══ STUDY MATERIAL ══

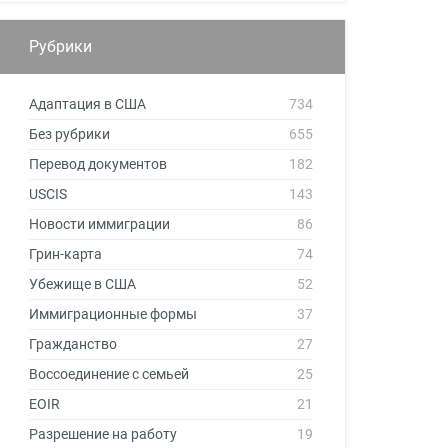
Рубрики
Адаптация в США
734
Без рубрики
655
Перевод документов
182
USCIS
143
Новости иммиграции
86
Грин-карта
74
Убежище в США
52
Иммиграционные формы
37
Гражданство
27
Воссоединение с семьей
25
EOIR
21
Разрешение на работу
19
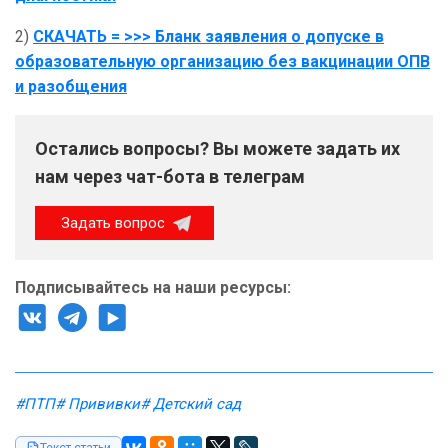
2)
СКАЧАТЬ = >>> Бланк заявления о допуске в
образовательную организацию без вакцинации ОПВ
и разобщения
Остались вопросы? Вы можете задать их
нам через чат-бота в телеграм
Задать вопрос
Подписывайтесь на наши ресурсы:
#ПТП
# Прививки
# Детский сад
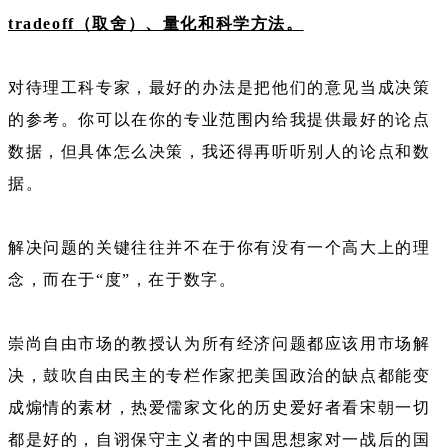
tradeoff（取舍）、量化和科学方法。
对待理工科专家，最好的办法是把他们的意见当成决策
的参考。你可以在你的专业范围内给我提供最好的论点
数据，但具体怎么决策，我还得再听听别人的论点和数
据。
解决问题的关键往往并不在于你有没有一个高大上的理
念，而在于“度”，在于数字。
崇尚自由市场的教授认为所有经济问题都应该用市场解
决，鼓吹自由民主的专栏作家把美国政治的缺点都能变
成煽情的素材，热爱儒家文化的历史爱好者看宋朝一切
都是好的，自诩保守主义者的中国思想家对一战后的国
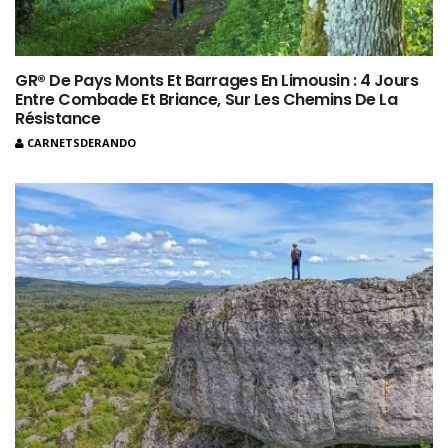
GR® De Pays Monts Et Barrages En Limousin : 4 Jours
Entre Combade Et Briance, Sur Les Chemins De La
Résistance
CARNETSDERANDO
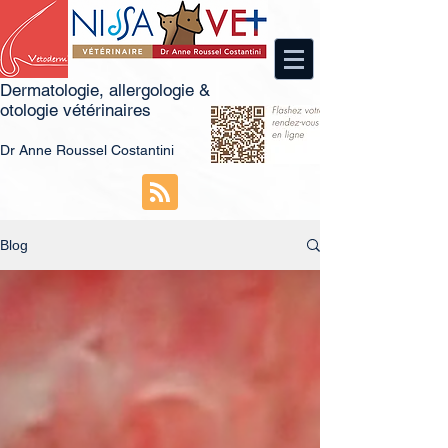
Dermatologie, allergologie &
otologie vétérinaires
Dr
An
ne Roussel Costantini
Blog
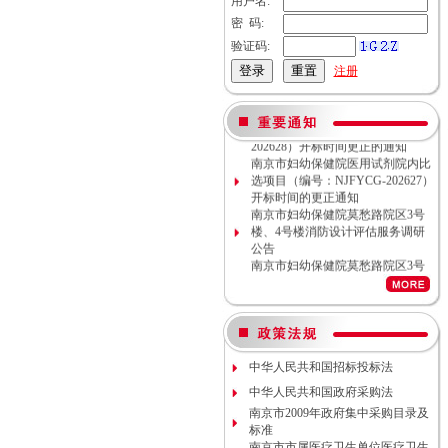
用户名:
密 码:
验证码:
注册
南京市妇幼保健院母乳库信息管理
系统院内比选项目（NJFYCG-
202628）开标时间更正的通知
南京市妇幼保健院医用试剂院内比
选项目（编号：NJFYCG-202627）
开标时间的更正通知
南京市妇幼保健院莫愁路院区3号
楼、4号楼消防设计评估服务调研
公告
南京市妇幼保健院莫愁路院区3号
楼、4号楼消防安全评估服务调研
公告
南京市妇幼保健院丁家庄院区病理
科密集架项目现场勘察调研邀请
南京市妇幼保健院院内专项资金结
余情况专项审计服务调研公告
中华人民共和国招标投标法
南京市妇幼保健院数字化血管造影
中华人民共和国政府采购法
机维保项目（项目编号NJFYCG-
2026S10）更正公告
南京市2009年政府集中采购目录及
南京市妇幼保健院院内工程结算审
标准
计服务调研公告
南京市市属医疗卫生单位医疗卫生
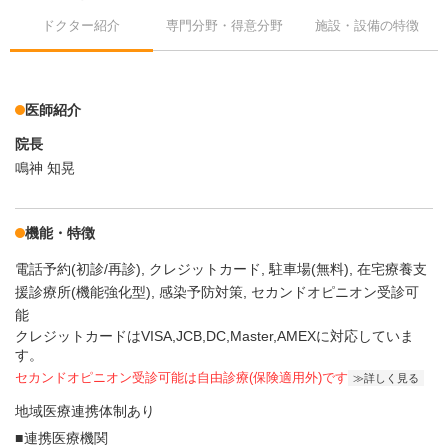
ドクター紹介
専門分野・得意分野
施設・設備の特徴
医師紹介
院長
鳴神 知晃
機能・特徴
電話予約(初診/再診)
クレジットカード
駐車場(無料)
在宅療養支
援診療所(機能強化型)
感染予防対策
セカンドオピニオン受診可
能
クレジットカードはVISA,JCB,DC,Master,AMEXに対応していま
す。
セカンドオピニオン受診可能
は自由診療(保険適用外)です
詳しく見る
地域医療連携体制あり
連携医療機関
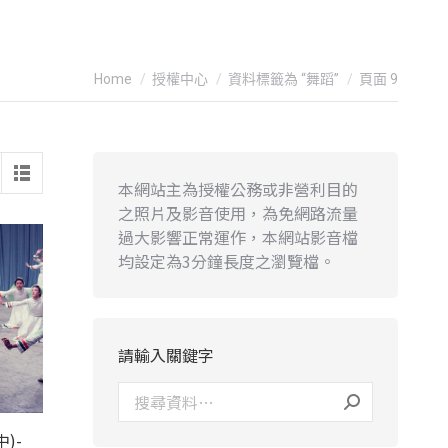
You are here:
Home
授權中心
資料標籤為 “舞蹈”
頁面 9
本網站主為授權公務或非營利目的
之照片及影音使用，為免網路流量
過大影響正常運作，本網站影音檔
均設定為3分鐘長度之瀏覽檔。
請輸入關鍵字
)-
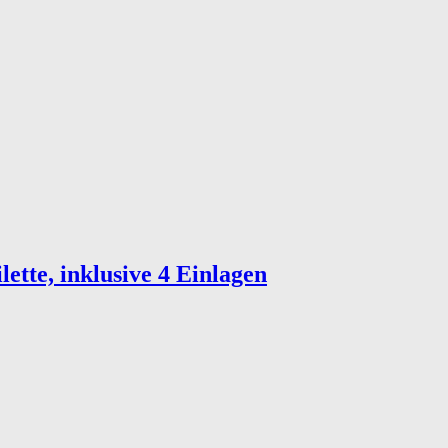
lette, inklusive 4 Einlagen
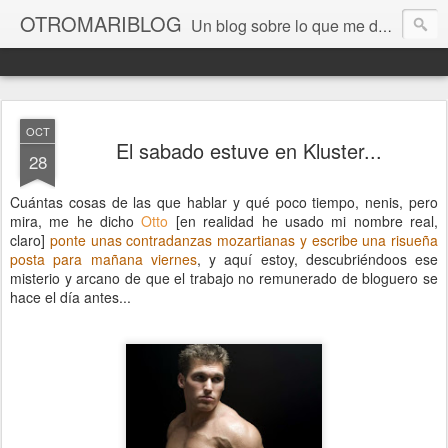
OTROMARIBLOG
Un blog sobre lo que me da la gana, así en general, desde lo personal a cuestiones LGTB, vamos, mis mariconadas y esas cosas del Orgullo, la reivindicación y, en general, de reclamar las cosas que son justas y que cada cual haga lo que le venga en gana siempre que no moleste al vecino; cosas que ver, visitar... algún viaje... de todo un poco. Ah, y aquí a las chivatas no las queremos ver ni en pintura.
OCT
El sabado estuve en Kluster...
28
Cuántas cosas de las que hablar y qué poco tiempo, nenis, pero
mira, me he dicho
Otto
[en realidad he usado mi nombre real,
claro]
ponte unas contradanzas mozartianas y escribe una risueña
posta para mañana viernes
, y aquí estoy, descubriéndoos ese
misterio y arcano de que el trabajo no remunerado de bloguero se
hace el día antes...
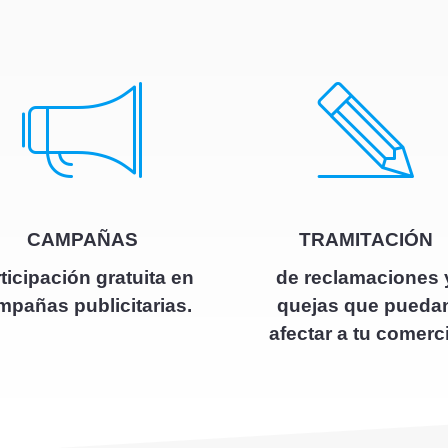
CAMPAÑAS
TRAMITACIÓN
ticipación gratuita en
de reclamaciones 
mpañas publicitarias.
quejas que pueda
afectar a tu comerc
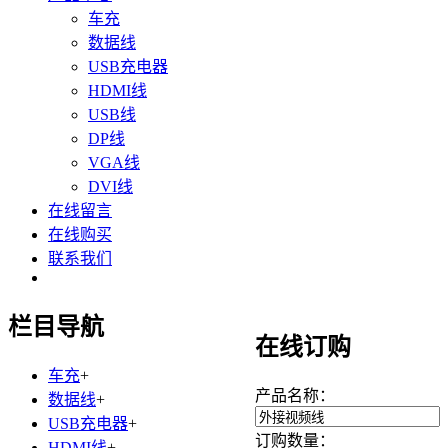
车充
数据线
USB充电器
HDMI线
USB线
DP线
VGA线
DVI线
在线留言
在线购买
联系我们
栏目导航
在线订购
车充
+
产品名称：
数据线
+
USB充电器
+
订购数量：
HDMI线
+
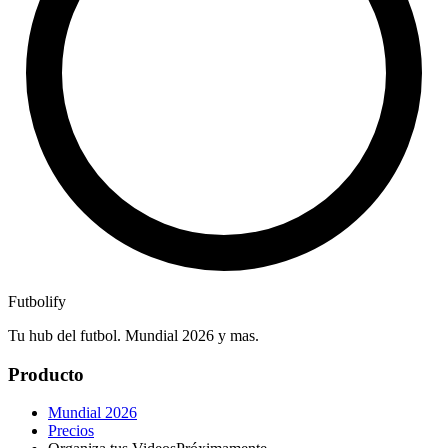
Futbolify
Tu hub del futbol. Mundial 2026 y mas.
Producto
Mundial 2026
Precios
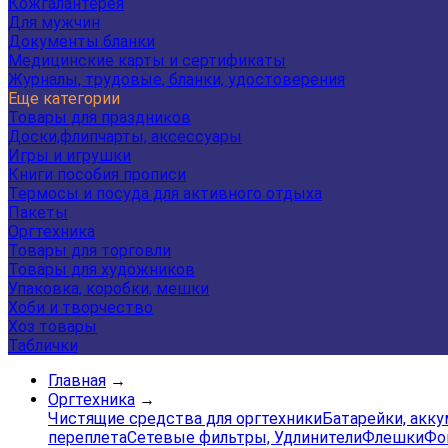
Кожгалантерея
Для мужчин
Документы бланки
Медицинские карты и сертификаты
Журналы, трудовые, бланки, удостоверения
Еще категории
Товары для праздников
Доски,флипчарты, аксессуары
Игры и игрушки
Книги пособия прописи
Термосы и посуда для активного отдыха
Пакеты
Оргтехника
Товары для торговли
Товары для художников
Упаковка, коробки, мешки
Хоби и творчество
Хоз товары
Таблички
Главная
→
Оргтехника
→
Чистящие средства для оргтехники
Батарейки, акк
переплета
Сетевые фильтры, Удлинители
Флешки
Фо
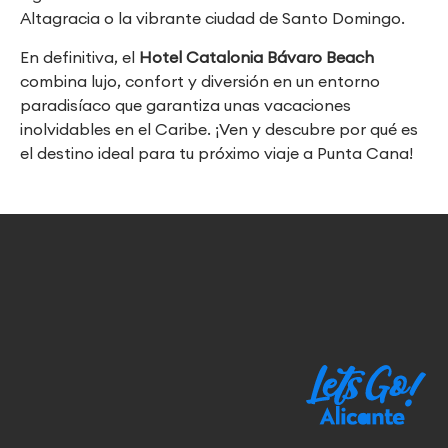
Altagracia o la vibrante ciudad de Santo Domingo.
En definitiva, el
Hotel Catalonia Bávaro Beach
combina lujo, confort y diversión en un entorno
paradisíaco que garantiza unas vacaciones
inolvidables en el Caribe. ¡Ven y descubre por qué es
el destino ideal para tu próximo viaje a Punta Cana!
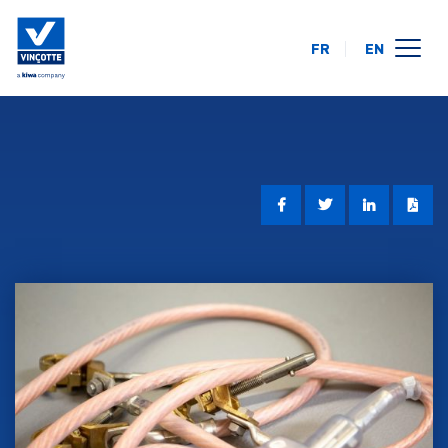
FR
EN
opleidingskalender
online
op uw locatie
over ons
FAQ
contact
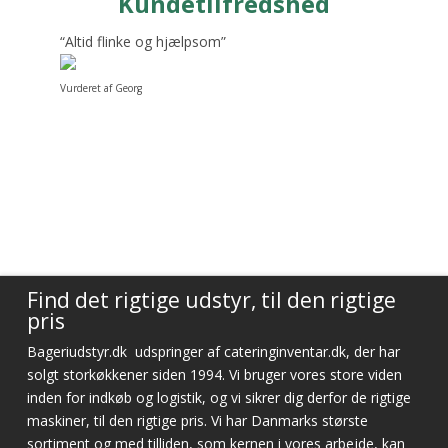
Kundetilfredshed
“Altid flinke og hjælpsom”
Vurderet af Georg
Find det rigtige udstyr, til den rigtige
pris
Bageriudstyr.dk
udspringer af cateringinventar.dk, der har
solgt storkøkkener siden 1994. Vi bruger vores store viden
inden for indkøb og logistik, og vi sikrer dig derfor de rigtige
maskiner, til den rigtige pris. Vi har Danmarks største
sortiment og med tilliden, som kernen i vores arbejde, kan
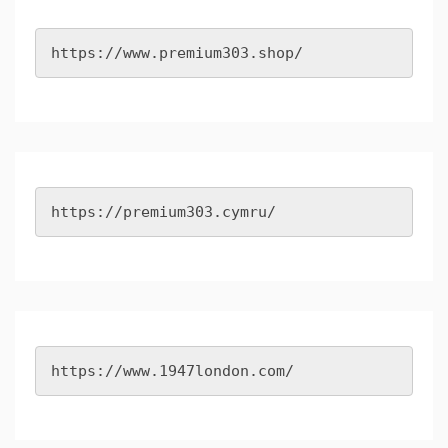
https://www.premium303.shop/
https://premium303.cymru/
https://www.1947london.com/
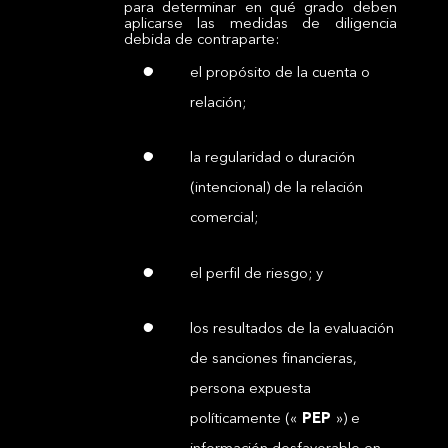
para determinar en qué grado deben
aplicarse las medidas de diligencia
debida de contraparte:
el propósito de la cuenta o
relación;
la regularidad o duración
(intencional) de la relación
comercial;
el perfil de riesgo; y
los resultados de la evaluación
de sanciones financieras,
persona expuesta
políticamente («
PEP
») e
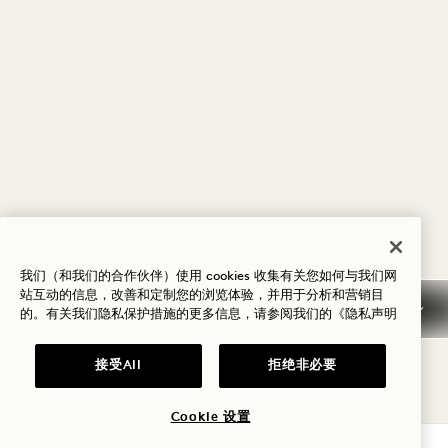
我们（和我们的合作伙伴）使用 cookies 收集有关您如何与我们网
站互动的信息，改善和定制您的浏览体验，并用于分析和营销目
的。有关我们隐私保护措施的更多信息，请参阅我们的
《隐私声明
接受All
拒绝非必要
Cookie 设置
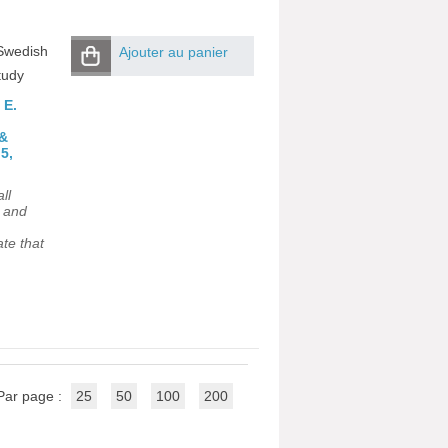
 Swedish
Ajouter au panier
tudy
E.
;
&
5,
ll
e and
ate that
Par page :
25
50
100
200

═══

EXERCISE: Give the number of lines in the entries above that include the string "pris". Write nothing but that number.

ANSWER TO THIS TASK: 2